*Assignment*
Lines holding the word "social" must be located in the listing below and copied.

*Given records*
================
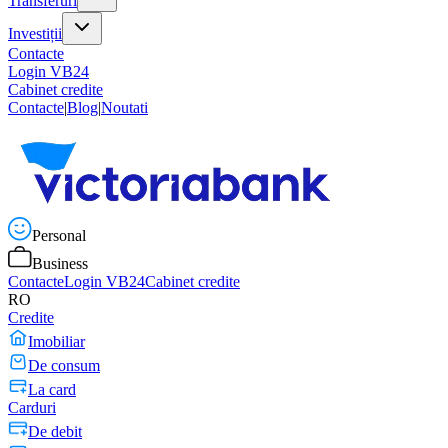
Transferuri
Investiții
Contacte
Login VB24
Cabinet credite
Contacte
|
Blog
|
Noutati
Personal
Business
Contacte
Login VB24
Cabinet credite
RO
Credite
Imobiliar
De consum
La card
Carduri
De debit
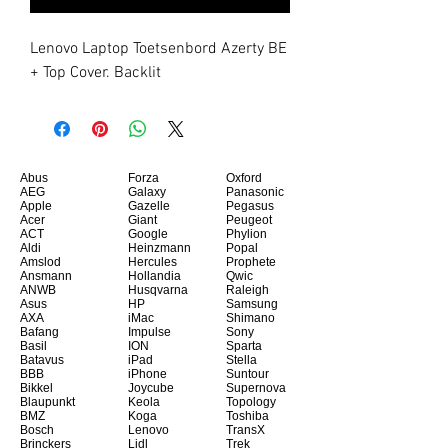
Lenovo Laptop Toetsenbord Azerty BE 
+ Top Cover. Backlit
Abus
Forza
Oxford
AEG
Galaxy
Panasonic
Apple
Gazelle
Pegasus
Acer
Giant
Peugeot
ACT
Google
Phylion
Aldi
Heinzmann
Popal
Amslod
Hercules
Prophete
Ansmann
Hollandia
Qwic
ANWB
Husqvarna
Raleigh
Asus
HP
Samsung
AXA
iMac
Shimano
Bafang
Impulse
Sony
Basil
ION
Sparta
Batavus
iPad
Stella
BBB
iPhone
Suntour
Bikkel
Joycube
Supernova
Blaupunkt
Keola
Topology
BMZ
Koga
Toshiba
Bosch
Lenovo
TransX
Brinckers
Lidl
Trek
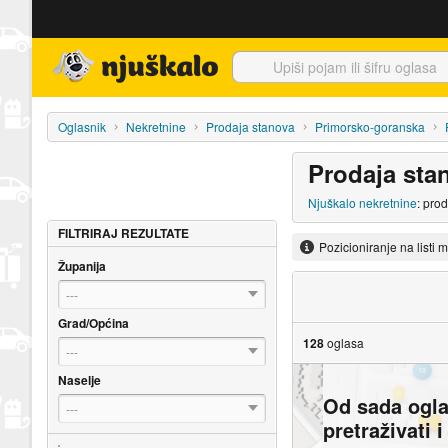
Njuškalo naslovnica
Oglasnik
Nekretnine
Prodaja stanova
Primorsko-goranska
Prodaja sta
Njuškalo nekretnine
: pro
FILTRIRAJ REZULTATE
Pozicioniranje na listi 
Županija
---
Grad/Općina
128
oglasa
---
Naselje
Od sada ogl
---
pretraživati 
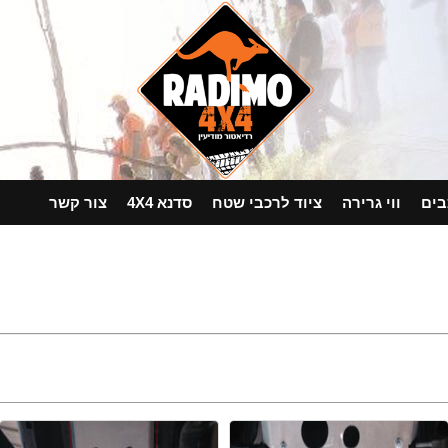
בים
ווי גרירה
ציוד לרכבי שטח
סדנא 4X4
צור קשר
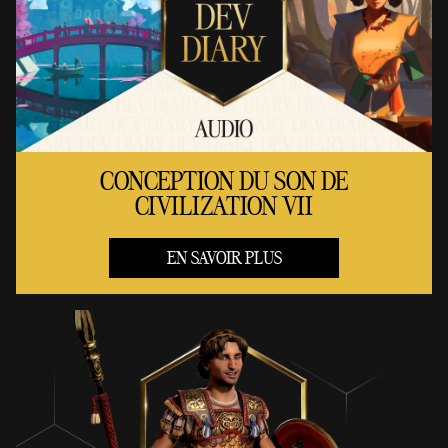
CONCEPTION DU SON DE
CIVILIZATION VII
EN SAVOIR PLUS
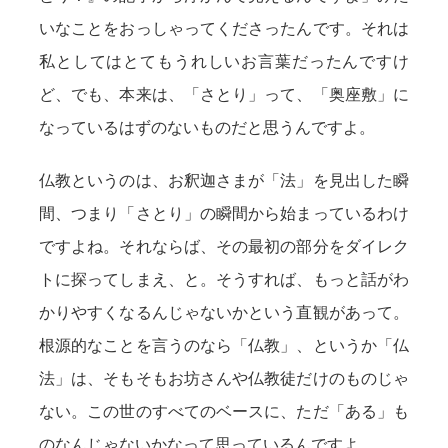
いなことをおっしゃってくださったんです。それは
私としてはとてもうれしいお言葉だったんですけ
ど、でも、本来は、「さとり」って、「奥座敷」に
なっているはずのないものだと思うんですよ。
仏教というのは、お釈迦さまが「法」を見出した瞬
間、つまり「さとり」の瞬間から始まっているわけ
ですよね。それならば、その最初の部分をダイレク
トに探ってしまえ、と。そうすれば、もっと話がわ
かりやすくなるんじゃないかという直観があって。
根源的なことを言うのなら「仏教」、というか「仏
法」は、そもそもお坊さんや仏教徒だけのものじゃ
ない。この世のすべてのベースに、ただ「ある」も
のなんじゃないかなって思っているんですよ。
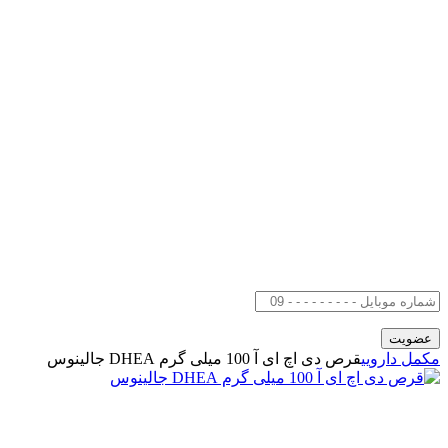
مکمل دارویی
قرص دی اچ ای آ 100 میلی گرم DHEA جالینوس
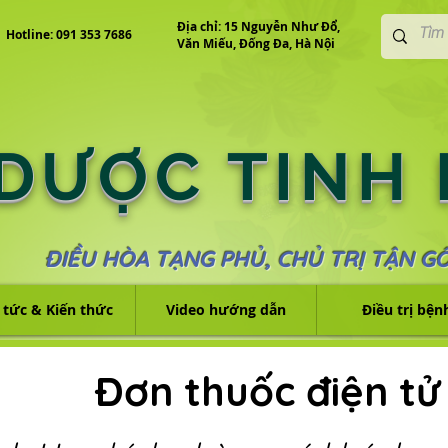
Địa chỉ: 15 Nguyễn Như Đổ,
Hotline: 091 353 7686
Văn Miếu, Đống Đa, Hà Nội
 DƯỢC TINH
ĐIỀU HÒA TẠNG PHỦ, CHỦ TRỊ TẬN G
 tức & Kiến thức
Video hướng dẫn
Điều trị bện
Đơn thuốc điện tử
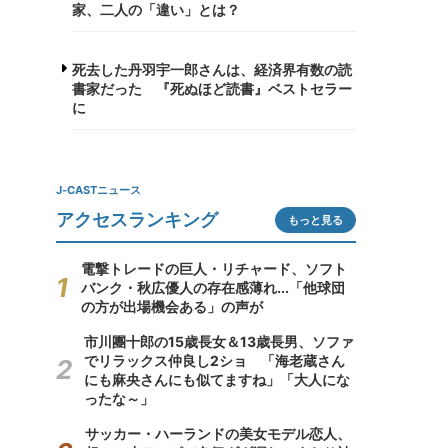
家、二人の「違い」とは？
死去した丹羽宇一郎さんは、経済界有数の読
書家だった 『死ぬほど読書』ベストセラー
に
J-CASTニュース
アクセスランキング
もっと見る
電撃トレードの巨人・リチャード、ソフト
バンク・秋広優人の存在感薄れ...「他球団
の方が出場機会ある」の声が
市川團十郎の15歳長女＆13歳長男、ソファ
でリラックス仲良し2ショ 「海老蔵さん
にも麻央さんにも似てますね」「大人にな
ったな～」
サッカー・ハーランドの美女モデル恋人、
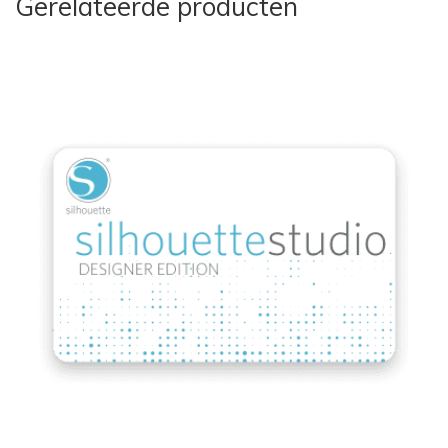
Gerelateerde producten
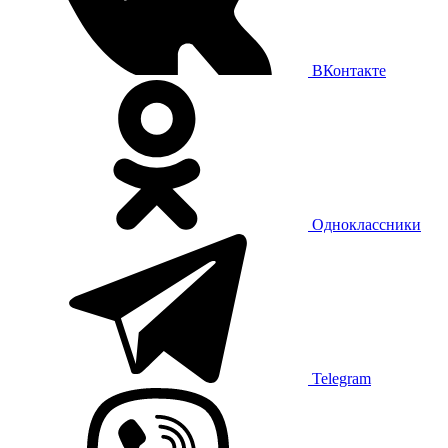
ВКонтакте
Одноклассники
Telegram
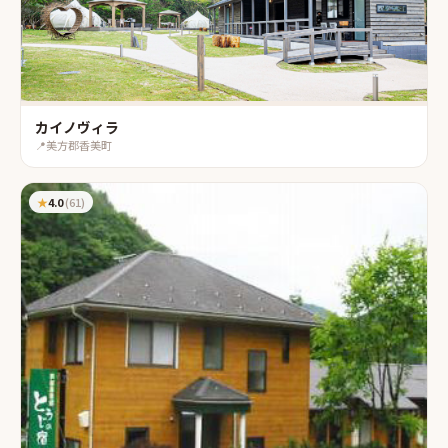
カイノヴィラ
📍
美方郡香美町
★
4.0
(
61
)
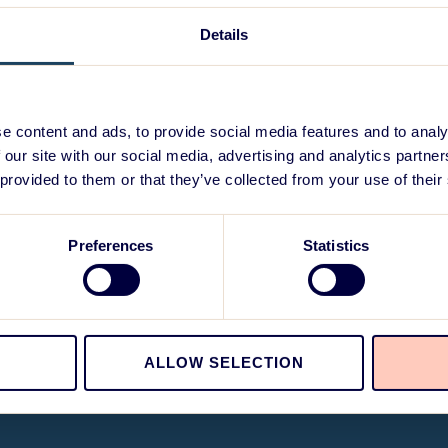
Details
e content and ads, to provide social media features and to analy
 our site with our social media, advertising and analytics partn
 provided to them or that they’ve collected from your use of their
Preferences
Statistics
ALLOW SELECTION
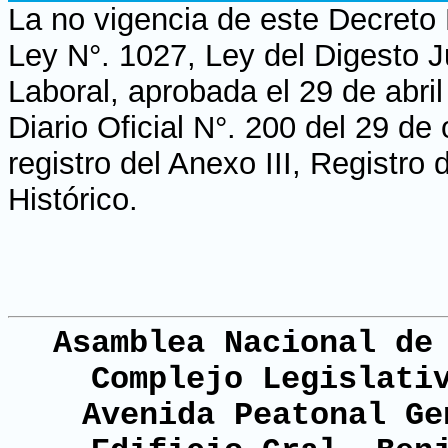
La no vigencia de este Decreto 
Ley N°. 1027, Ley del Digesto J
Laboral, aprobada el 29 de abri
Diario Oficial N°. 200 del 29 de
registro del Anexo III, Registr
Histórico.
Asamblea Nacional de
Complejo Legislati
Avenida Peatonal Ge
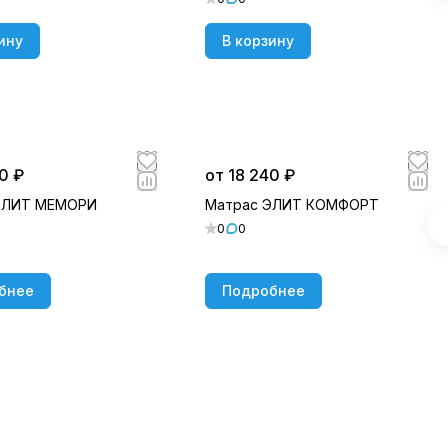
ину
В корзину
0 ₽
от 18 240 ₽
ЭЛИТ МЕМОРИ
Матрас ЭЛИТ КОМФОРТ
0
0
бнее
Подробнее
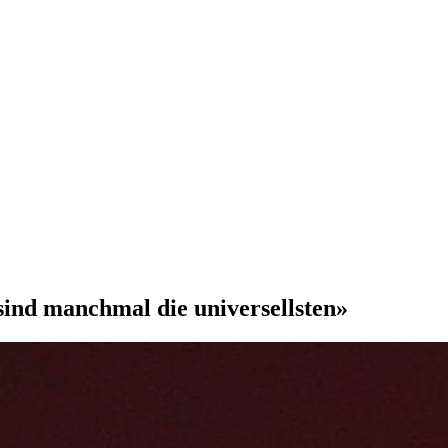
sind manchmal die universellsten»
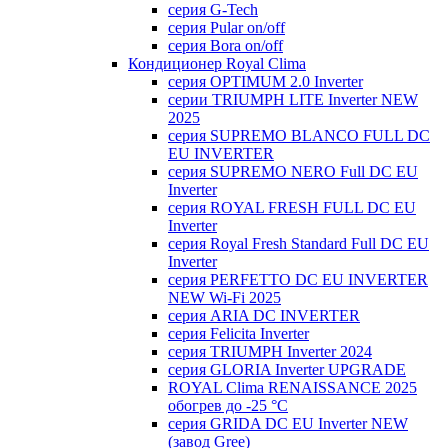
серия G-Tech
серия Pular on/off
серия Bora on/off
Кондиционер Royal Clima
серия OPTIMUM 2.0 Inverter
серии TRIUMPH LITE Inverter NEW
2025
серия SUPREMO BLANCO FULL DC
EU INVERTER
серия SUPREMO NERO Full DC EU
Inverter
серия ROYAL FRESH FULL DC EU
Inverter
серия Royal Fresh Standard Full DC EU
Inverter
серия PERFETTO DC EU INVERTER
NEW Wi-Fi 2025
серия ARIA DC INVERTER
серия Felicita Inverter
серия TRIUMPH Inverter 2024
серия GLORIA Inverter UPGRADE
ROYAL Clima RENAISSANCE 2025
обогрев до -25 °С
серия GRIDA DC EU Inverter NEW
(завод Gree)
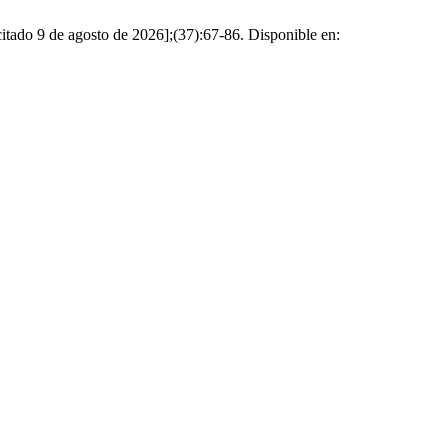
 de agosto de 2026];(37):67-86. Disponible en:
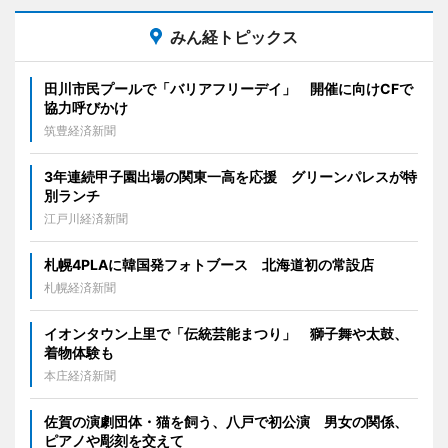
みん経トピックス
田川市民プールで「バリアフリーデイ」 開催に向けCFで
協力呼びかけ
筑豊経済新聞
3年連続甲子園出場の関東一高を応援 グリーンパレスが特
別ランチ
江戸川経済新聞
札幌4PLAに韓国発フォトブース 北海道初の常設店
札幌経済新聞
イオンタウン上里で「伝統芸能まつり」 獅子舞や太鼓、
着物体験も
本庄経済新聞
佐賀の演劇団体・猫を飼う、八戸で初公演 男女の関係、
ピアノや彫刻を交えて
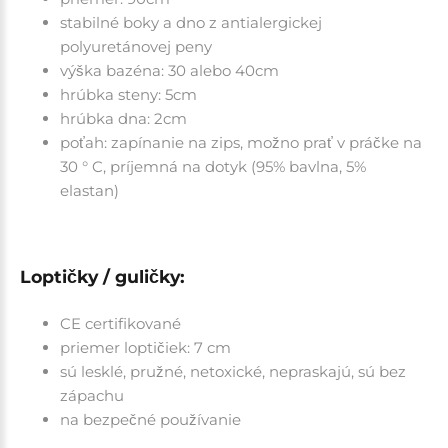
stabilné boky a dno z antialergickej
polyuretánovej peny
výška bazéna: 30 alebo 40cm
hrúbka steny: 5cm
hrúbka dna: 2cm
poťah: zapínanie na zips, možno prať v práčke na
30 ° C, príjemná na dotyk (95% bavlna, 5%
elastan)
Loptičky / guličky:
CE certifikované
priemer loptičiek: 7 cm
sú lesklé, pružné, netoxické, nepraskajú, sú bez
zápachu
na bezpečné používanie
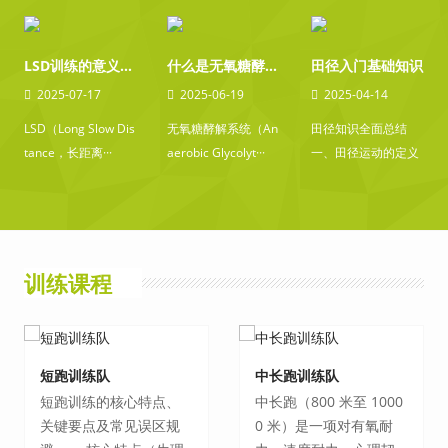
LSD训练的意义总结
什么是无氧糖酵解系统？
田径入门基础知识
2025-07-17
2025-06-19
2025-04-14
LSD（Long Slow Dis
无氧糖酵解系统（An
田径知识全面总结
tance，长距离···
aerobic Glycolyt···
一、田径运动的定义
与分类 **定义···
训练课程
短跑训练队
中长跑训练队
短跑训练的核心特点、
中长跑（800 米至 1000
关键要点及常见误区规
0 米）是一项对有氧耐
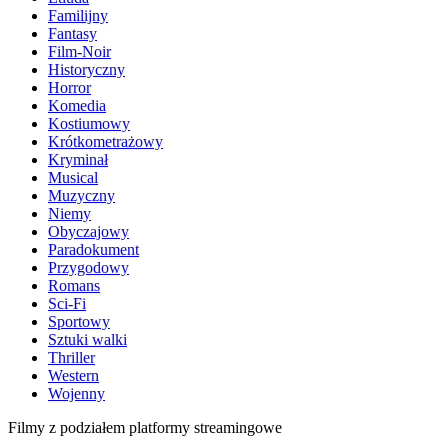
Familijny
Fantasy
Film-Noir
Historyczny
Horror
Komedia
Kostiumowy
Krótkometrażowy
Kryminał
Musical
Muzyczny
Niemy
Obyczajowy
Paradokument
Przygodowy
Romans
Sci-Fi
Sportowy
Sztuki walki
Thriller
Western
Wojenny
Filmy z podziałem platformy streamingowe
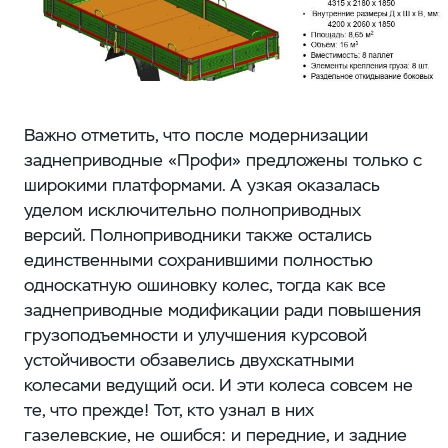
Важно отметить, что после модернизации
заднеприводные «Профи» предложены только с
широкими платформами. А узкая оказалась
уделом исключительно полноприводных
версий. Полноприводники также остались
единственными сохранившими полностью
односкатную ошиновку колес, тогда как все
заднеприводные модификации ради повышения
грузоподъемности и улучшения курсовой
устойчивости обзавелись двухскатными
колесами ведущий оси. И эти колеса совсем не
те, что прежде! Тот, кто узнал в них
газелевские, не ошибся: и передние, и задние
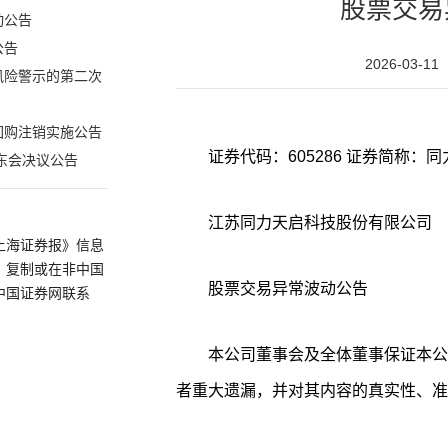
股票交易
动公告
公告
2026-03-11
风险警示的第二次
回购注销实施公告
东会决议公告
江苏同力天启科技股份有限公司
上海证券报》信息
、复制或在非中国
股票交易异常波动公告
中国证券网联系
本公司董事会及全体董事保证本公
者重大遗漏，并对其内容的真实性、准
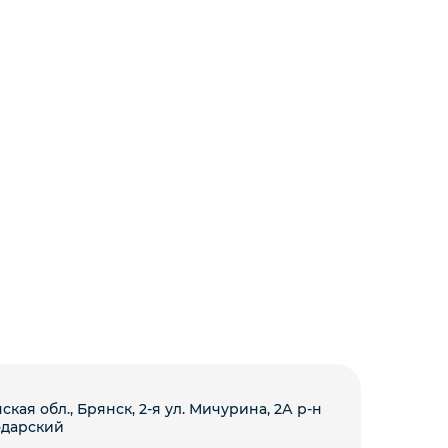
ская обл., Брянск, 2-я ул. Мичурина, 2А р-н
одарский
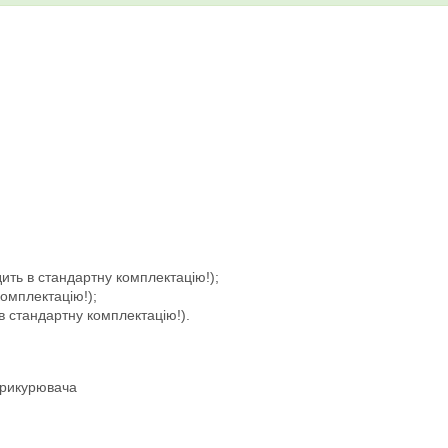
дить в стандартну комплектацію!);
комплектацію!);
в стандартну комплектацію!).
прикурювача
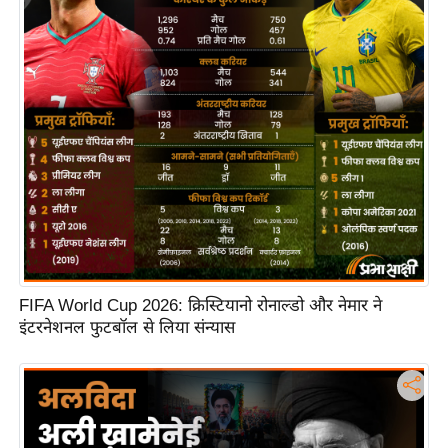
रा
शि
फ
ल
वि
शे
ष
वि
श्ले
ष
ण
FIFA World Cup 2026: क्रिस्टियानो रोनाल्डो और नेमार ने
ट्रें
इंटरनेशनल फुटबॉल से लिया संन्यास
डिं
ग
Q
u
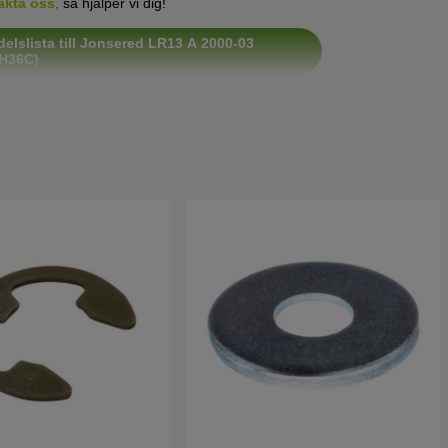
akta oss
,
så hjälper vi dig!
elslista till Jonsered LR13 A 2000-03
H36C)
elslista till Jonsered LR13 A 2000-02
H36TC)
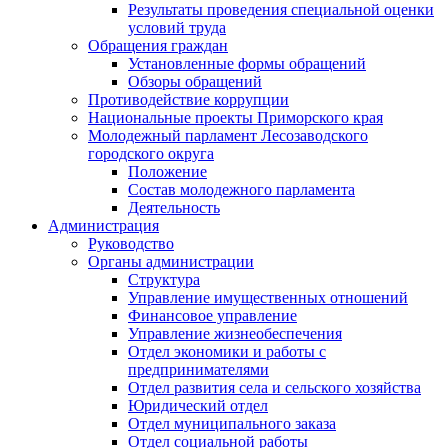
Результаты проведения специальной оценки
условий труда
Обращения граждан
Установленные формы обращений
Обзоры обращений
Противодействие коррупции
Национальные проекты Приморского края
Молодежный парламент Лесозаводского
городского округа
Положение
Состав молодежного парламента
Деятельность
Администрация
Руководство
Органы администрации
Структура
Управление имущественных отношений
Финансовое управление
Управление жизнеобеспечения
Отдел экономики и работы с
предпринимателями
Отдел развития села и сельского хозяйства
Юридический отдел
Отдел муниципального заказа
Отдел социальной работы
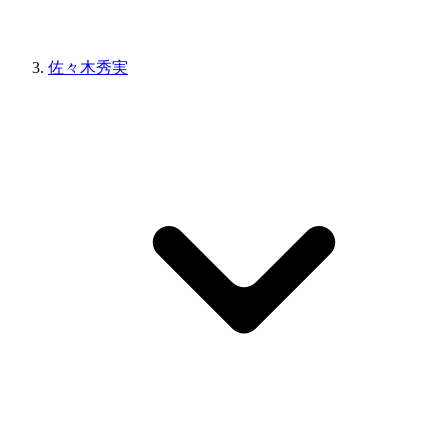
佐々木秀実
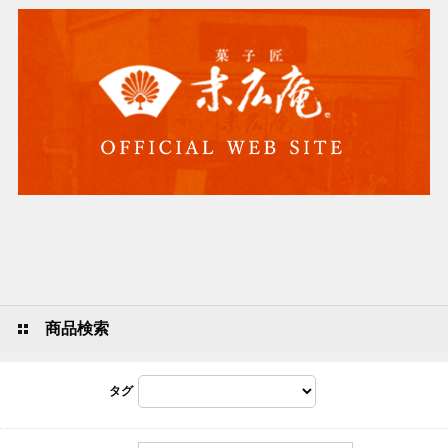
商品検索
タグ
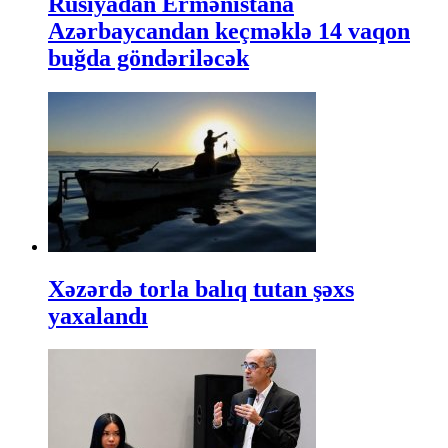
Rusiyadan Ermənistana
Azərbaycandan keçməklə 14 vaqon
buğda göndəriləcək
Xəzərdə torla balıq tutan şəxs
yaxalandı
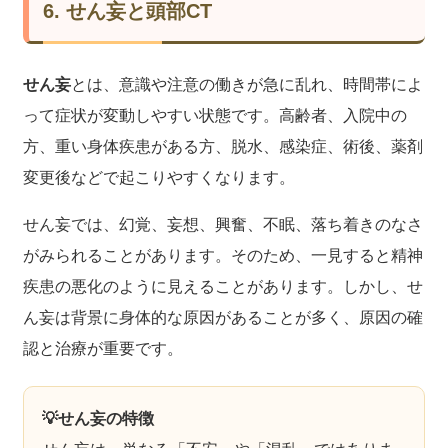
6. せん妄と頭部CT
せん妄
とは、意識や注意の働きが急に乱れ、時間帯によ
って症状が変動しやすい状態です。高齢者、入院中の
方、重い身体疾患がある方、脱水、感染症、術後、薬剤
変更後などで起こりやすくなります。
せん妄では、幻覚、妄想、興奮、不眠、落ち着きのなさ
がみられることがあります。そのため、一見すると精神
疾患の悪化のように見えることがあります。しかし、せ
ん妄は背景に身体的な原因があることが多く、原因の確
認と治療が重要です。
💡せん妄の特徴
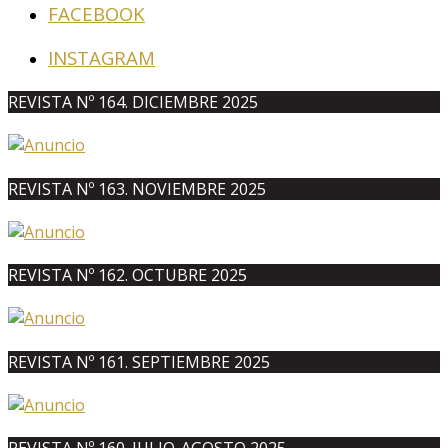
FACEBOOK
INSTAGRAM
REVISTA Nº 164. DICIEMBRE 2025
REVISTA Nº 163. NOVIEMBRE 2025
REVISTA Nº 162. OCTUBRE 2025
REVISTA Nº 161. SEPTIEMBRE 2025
================
*Completed task*
e content and ads, to provide social media features and to analy
 our site with our social media, advertising and analytics partn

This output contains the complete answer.